To me, this all points to a single destination: Rough parity for all major AIs. And so the fight will switch to convenience, cost, and trust. And the problem for Google and Microsoft, in particular, is that the big brand today–meaning popularity, mind share, and whatever else–is ChatGPT. Not Gemini or Copilot. Whether it is (or remains) best in class is almost beside the point, though it will be something that we track and try to understand. For most people, it’s just what AI is and it doesn’t matter.

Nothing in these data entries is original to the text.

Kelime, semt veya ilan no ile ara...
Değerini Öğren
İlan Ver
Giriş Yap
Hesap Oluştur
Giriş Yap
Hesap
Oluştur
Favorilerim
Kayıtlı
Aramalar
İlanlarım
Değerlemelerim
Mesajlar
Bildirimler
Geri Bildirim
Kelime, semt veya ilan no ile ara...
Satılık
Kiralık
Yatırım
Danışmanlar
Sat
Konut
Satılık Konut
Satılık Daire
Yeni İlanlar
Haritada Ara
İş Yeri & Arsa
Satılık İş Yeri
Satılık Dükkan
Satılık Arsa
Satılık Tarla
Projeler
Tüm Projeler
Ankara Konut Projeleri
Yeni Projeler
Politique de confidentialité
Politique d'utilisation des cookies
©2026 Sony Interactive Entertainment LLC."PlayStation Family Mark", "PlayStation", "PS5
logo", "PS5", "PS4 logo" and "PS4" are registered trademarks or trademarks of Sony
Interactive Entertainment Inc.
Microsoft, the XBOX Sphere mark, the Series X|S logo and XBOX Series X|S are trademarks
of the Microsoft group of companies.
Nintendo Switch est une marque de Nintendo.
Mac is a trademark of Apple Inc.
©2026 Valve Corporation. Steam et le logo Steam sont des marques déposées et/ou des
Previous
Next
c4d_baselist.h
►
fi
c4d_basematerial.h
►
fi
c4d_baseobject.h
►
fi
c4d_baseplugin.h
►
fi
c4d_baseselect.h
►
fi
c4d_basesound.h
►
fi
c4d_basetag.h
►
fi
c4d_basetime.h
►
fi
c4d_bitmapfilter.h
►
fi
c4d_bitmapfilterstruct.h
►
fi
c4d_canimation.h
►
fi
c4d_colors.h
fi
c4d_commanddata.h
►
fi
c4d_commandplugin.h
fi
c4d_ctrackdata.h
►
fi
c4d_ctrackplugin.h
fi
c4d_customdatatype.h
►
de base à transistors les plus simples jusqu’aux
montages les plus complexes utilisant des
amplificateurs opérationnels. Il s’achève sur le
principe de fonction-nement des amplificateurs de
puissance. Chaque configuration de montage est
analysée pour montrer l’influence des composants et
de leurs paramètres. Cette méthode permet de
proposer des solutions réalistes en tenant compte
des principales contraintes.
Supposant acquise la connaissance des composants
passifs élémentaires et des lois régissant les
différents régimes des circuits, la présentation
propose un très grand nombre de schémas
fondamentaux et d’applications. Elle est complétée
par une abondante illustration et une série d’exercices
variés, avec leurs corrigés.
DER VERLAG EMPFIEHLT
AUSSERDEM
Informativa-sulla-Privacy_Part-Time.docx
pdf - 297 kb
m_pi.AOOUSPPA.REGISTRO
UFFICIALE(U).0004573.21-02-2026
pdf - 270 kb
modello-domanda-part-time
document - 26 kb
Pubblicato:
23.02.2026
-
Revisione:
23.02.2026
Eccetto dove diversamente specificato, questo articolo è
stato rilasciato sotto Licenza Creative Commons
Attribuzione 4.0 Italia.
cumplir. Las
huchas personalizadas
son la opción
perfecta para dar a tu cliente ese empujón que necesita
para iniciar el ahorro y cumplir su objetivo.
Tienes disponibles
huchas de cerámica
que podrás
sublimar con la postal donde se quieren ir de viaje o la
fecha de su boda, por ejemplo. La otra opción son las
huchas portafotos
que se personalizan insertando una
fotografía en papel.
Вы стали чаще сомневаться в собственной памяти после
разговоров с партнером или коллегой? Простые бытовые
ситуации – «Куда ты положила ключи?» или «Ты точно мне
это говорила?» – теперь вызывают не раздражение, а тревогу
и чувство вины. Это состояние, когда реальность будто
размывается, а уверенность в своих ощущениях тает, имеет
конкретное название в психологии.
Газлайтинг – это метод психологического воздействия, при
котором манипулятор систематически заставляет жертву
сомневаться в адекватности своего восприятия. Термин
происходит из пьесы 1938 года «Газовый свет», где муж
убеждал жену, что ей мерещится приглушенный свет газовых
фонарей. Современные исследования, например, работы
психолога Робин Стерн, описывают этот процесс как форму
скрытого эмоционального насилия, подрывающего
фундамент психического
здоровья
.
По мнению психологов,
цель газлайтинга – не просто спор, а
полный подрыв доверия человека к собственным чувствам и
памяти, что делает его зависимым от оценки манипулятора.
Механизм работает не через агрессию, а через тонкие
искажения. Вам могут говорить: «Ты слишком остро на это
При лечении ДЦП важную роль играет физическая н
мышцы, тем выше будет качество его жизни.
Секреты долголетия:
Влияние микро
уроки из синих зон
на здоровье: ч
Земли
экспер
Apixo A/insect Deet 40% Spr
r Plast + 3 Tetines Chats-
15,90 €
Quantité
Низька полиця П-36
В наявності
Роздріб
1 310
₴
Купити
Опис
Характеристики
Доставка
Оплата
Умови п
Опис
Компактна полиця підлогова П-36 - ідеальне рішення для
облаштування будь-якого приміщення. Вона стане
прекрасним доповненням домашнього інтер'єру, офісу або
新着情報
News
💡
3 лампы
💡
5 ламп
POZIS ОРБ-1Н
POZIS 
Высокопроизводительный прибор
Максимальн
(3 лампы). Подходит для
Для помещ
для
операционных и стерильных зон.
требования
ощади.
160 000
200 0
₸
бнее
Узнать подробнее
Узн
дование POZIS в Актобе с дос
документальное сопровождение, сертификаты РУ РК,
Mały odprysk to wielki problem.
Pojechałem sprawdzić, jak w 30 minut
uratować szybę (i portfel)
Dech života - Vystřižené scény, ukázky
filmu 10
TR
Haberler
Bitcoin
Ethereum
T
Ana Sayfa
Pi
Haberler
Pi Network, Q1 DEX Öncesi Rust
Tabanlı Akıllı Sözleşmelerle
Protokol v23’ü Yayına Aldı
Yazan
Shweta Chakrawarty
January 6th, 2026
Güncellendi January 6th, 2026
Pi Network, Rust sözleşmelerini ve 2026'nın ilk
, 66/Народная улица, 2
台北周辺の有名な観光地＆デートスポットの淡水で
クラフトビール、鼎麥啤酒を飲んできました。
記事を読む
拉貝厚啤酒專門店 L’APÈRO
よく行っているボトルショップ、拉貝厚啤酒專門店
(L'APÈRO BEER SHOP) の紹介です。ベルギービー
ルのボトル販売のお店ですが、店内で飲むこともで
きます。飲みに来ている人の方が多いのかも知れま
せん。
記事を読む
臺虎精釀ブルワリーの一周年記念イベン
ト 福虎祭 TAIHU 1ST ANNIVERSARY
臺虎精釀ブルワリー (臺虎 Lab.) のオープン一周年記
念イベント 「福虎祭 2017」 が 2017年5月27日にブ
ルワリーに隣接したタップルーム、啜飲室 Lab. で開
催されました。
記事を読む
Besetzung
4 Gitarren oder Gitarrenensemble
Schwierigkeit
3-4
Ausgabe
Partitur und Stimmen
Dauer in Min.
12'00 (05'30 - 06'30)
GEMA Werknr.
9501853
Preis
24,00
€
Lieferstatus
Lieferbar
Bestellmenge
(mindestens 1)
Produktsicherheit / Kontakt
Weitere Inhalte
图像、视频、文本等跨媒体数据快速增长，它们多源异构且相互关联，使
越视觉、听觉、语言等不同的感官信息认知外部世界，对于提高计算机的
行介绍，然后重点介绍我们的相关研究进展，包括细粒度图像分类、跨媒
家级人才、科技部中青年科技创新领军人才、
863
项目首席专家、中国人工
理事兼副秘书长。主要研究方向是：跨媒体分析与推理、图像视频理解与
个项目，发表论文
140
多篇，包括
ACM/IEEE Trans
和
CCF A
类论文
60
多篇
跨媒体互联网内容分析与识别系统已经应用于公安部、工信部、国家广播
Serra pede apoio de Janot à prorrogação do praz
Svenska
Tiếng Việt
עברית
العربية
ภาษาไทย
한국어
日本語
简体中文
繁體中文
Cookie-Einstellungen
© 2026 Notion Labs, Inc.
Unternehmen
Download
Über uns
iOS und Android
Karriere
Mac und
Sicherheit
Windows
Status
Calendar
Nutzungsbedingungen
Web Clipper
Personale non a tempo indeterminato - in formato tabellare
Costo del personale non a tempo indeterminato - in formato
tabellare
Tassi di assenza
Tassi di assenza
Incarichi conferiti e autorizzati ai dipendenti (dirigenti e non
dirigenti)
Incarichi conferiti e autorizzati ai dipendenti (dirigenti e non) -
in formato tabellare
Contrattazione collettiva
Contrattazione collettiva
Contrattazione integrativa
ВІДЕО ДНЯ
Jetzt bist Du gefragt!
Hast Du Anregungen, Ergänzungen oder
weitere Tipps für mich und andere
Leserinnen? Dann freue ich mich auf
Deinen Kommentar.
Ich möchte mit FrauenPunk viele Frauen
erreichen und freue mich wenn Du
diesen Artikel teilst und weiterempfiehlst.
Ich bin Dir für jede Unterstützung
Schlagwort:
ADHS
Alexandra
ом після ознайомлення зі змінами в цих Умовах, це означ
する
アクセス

For instance, With it’s links into GitHub (so that’s why they bought it), Co-Pilot might be the go-to AI for developers and Microsoft also seems to be pushing into education given announcements this week.

GitHub Copilot does seem like the most secure of Microsoft’s AIs from a usage/mind share perspective, thanks mostly to the success of Visual Studio Code. That’s a relatively small market but it’s an important market, too. And it’s also fair to point out that the AI editor Cursor has seen surprisingly strong uptake, so I guess anything could happen. But this may be one of those convenience/cost things, too: If you use Visual Studio or Visual Studio Code, it may be best (or easiest) to just use GitHub Copilot, just as those using Android Studio may lean towards Gemini and those using Xcode will use whatever that is.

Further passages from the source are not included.